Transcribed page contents
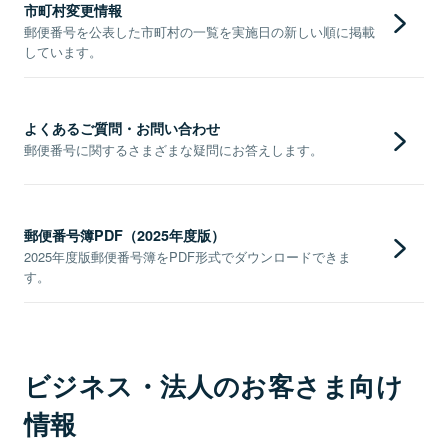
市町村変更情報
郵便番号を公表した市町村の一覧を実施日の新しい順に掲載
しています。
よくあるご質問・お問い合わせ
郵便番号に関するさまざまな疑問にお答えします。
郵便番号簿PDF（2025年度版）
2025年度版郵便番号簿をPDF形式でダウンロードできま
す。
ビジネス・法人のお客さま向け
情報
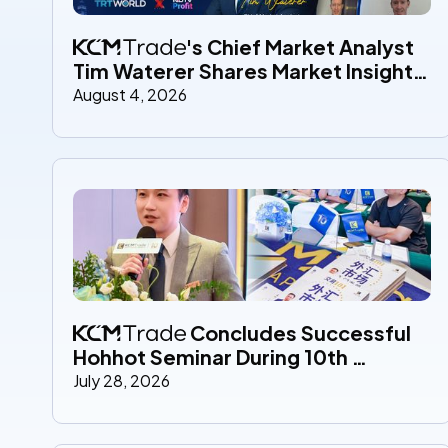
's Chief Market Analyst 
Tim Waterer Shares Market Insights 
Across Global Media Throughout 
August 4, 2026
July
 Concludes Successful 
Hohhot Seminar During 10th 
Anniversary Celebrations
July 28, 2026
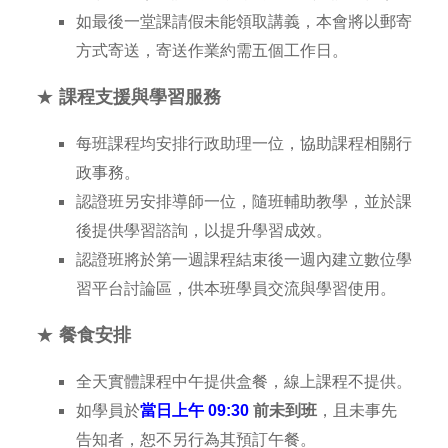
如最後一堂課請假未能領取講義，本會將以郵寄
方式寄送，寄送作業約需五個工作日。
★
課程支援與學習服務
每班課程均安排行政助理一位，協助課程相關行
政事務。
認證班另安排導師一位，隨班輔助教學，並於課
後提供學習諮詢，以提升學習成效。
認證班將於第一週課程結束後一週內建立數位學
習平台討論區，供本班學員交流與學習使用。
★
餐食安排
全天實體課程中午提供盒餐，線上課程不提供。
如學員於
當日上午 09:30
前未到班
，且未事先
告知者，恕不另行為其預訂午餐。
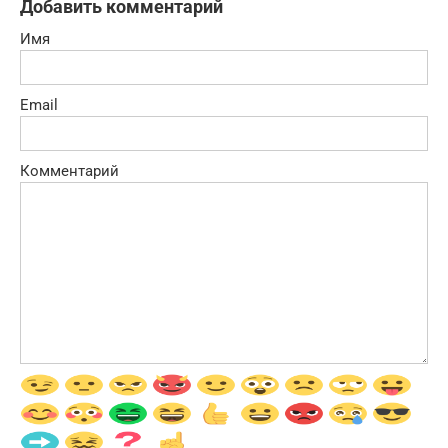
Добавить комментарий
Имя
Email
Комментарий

---

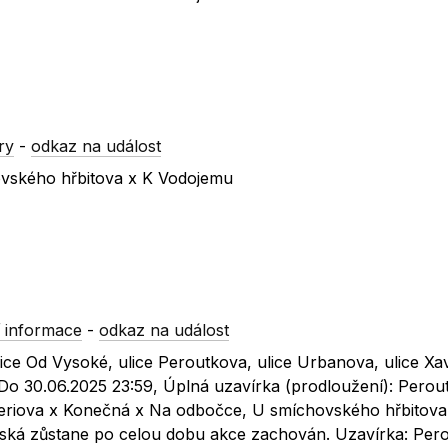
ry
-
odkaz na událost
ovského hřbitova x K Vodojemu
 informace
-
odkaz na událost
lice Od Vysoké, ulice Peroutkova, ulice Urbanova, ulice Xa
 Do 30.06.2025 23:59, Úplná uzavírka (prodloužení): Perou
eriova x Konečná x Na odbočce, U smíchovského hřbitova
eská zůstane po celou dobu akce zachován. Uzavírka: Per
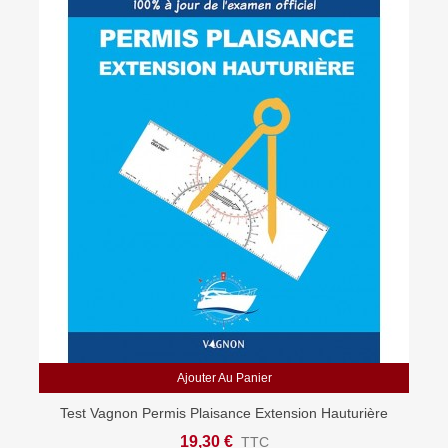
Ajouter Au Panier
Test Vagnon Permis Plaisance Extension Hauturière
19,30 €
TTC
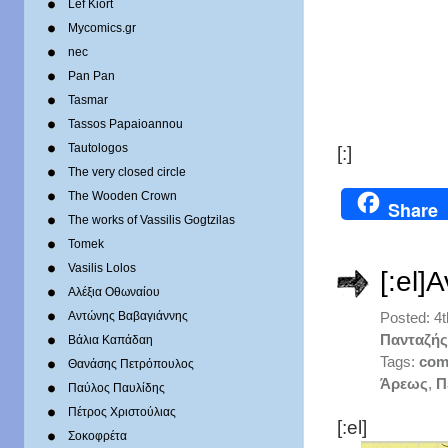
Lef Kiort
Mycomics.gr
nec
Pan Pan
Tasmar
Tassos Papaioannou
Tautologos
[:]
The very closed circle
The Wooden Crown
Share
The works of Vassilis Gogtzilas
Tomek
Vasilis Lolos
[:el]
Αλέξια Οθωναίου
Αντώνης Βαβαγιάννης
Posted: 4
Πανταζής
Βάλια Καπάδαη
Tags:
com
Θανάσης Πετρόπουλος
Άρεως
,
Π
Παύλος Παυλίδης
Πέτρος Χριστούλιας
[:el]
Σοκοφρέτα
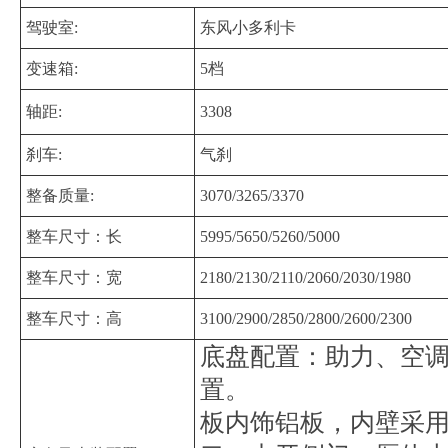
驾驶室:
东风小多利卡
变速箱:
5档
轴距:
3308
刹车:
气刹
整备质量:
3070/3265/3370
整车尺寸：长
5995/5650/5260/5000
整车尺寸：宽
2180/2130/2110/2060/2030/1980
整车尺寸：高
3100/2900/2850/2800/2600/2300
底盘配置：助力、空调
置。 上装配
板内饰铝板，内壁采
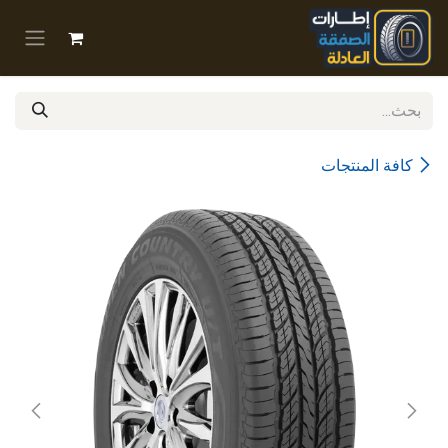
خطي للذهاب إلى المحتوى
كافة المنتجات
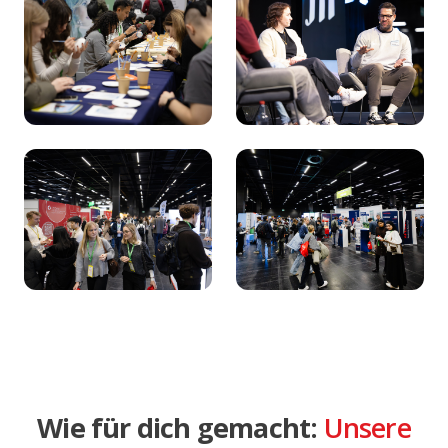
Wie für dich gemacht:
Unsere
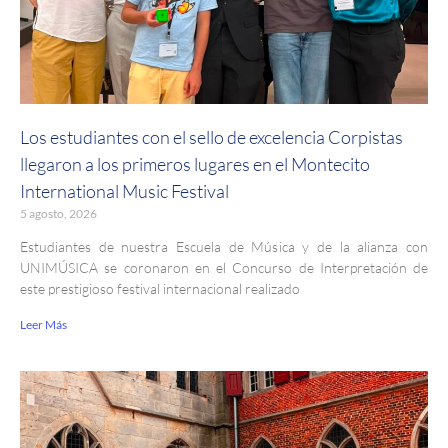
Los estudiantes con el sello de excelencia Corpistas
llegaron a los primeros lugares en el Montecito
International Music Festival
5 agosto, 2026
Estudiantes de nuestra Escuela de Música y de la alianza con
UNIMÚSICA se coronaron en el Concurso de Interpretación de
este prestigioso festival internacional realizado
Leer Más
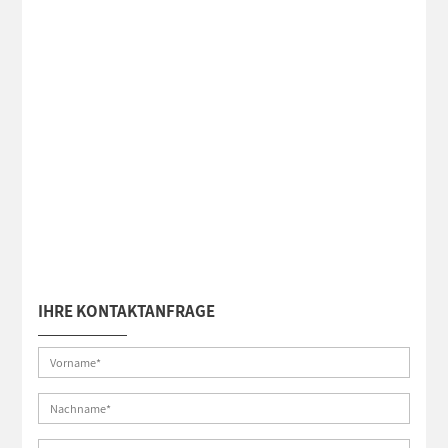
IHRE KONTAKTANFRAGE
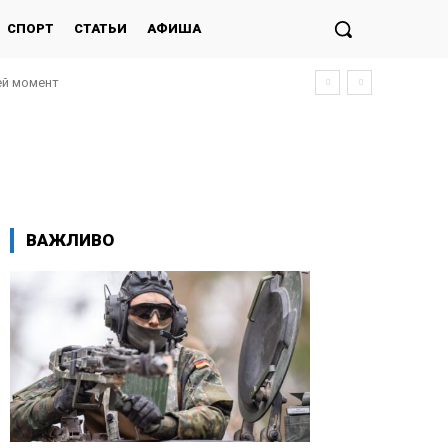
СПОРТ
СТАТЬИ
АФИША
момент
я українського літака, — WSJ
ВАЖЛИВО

--

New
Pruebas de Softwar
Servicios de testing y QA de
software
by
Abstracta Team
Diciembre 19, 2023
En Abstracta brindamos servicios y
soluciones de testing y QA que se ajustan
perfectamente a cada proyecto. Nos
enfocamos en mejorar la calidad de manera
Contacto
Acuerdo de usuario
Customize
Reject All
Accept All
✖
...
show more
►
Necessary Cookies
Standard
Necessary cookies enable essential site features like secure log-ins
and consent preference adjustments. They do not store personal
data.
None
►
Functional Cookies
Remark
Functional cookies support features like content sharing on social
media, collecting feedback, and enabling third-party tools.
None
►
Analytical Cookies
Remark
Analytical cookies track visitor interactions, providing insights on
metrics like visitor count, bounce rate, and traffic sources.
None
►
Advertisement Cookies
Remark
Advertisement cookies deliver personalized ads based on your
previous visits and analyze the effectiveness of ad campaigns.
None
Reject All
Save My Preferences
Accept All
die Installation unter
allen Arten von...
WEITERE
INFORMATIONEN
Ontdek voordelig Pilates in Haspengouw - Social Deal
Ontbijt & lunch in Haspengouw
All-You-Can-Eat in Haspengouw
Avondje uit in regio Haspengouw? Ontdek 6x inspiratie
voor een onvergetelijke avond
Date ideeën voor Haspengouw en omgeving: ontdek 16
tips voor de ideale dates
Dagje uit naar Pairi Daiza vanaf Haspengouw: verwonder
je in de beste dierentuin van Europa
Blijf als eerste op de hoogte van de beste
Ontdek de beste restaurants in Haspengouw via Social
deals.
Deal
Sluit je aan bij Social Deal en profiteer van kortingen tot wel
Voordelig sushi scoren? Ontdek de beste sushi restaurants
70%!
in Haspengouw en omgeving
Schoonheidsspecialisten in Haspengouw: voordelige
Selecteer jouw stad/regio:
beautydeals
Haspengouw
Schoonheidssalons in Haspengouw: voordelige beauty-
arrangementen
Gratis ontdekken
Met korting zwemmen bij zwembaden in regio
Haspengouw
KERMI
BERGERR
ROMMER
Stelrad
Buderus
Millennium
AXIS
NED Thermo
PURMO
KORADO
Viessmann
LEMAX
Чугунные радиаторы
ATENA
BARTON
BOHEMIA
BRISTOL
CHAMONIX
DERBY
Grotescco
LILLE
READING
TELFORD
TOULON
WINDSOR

→ **What is expected**
Copy each line of the records that has "restaurants" in it.

→ **Result for this exercise**
Ontdek de beste restaurants in Haspengouw via Social
Voordelig sushi scoren? Ontdek de beste sushi restaurants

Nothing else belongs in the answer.